How it Become Contaminated With Deadly E. Coli Bacteria. On its way to supermarket shelves, bagged spinach passes from field to packing plant to store, with several opportunities along the journey for it to become contaminated with deadly E. coli bacteria.
This complex chain is making it hard to identify the precise source of the outbreak that has killed one person and sickened at least 108 others around the country.
From the time spinach leaves first poke out of the ground, the greatest threat comes from human and animal waste, the most common sources of E. coli.
Food health experts say the germ can be spread a multitude of ways by manure, by contaminated irrigation water, by farmhands relieving themselves in the field, by inadequate washing by processors, by insufficient refrigeration that promotes the growth of bacteria in sealed bags of salad greens.
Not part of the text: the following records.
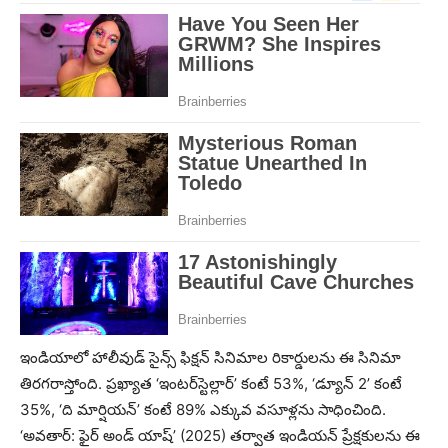
ఇండియాలో హాలీవుడ్ సైన్స్ ఫిక్షన్ సినిమాల రికార్డులను ఈ సినిమా
తిరగరాస్తోంది. ప్రఖ్యాత ‘ఇంటర్‌స్టెల్లార్’ కంటే 53%, ‘డ్యూన్ 2’ కంటే
35%, ‘ది మార్షియన్’ కంటే 89% ఎక్కువ వసూళ్లను సాధించింది.
‘అవతార్: ఫైర్ అండ్ యాష్’ (2025) తర్వాత ఇండియన్ ప్రేక్షకులను ఈ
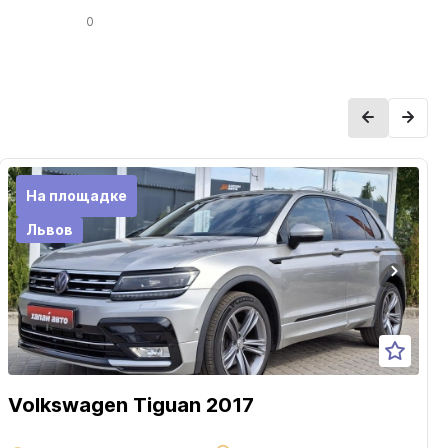
0
На площадке
Львов
Volkswagen Tiguan 2017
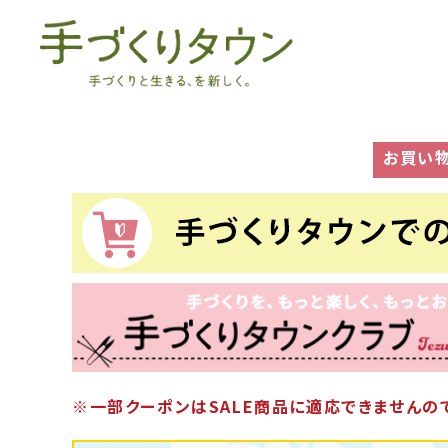
お買い
※一部クーポンはSALE商品に適応できませんので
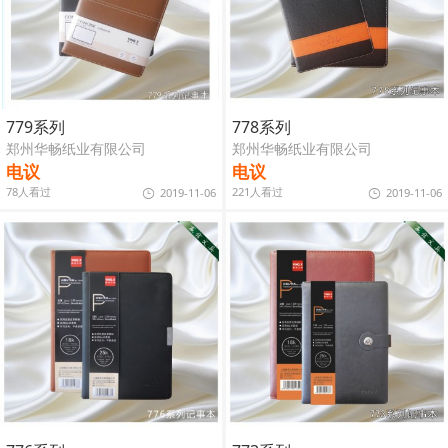
779系列
778系列
郑州华畅纸业有限公司
郑州华畅纸业有限公司
电议
电议
78人看过
221人看过
2019-11-06
2019-11-06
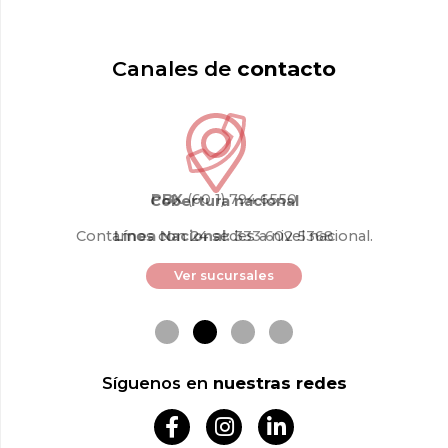
Canales de
contacto
PBX
(60 1) 794 6550
Cobertura nacional
Contamos con 24 sedes a nivel nacional.
Línea Nacional:
333 602 5368
Ver sucursales
Síguenos en
nuestras redes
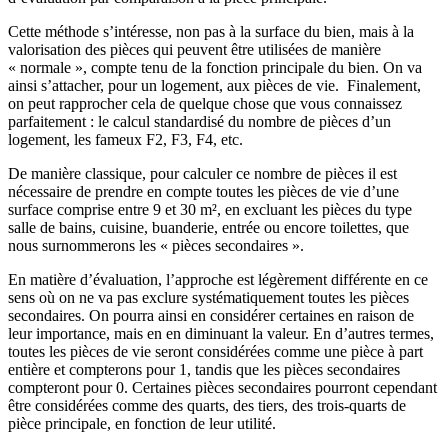
Cette méthode s’intéresse, non pas à la surface du bien, mais à la
valorisation des pièces qui peuvent être utilisées de manière
« normale », compte tenu de la fonction principale du bien. On va
ainsi s’attacher, pour un logement, aux pièces de vie. Finalement,
on peut rapprocher cela de quelque chose que vous connaissez
parfaitement : le calcul standardisé du nombre de pièces d’un
logement, les fameux F2, F3, F4, etc.
De manière classique, pour calculer ce nombre de pièces il est
nécessaire de prendre en compte toutes les pièces de vie d’une
surface comprise entre 9 et 30 m², en excluant les pièces du type
salle de bains, cuisine, buanderie, entrée ou encore toilettes, que
nous surnommerons les « pièces secondaires ».
En matière d’évaluation, l’approche est légèrement différente en ce
sens où on ne va pas exclure systématiquement toutes les pièces
secondaires. On pourra ainsi en considérer certaines en raison de
leur importance, mais en en diminuant la valeur. En d’autres termes,
toutes les pièces de vie seront considérées comme une pièce à part
entière et compterons pour 1, tandis que les pièces secondaires
compteront pour 0. Certaines pièces secondaires pourront cependant
être considérées comme des quarts, des tiers, des trois-quarts de
pièce principale, en fonction de leur utilité.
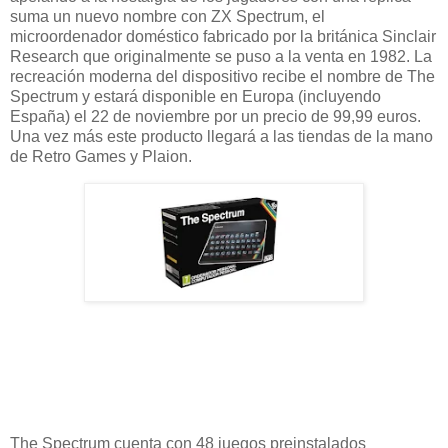
suma un nuevo nombre con ZX Spectrum, el
microordenador doméstico fabricado por la británica Sinclair
Research que originalmente se puso a la venta en 1982. La
recreación moderna del dispositivo recibe el nombre de The
Spectrum y estará disponible en Europa (incluyendo
España) el 22 de noviembre por un precio de 99,99 euros.
Una vez más este producto llegará a las tiendas de la mano
de Retro Games y Plaion.
The Spectrum cuenta con 48 juegos preinstalados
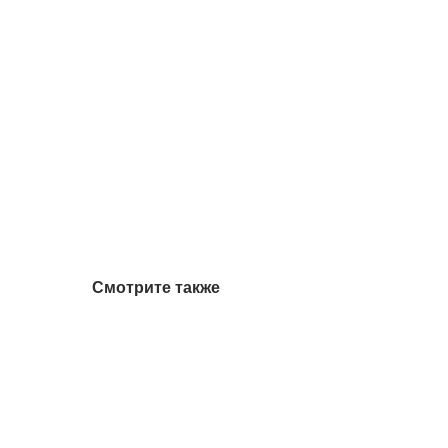
Смотрите также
The Food and Drug Administration has linked the outbreak to fresh spinach from Salinas-based Natural Selection Foods LLC, the country’s largest grower of organic produce. The company has recalled 34 brands of fresh spinach sold at stores around the country.
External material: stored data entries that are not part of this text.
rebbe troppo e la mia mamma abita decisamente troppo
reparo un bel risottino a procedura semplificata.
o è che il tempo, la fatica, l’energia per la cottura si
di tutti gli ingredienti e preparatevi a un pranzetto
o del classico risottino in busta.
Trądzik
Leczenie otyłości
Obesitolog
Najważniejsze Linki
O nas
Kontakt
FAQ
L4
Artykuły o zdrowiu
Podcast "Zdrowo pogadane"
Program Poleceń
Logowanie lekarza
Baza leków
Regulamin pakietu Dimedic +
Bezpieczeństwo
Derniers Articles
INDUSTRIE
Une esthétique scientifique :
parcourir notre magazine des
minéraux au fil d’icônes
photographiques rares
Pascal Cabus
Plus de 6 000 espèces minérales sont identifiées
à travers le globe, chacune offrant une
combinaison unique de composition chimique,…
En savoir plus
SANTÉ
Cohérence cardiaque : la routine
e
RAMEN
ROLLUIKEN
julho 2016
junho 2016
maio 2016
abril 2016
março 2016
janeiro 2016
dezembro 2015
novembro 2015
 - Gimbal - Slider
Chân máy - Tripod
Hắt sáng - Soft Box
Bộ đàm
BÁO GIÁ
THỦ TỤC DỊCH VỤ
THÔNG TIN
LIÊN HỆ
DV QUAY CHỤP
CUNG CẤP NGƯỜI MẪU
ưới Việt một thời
Experts say there are several points of vulnerability on which public health investigators are focused:
To keep spinach safe where it grows, the most basic precaution is preventing cattle and other farm animals from walking through the fields, said Kathy Means, a spokeswoman for the Produce Marketing Association and a co-author of the FDA’s guidelines on the safe handling of leafy greens.
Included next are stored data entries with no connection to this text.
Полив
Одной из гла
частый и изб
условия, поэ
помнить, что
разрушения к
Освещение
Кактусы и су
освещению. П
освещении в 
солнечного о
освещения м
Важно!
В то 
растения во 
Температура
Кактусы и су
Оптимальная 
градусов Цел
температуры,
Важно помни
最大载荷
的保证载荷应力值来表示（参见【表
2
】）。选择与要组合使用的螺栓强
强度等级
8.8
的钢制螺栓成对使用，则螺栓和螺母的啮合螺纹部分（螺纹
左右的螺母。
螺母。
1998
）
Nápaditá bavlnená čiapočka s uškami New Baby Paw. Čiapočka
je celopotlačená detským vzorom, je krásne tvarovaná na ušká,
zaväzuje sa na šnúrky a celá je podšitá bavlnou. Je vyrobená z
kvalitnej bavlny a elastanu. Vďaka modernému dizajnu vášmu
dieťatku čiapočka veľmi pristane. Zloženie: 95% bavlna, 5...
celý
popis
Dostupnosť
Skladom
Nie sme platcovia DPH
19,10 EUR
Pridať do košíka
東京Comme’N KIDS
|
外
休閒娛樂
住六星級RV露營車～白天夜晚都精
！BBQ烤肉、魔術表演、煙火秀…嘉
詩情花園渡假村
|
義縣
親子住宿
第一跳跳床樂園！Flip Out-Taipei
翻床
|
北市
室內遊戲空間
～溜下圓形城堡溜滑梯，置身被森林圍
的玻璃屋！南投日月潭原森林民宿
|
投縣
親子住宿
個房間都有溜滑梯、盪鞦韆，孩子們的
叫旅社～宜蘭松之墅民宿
It is neither standard practice nor in accordance with federal guidelines to use raw animal manure on spinach. FDA guidelines allow composted manure if the decaying organic matter reached a high enough temperature to kill any disease-causing germs.
Also, bacteria thrive in water, and past E. coli outbreaks have been traced to contaminated water in the Salinas Valley, so farmers must make sure that water for crops is not drawn from sources that could contain runoff from cattle pastures.
Drip hoses along the ground are preferred to water sprayed from overhead, because they keep water from coming into contact directly with spinach leaves, Means said.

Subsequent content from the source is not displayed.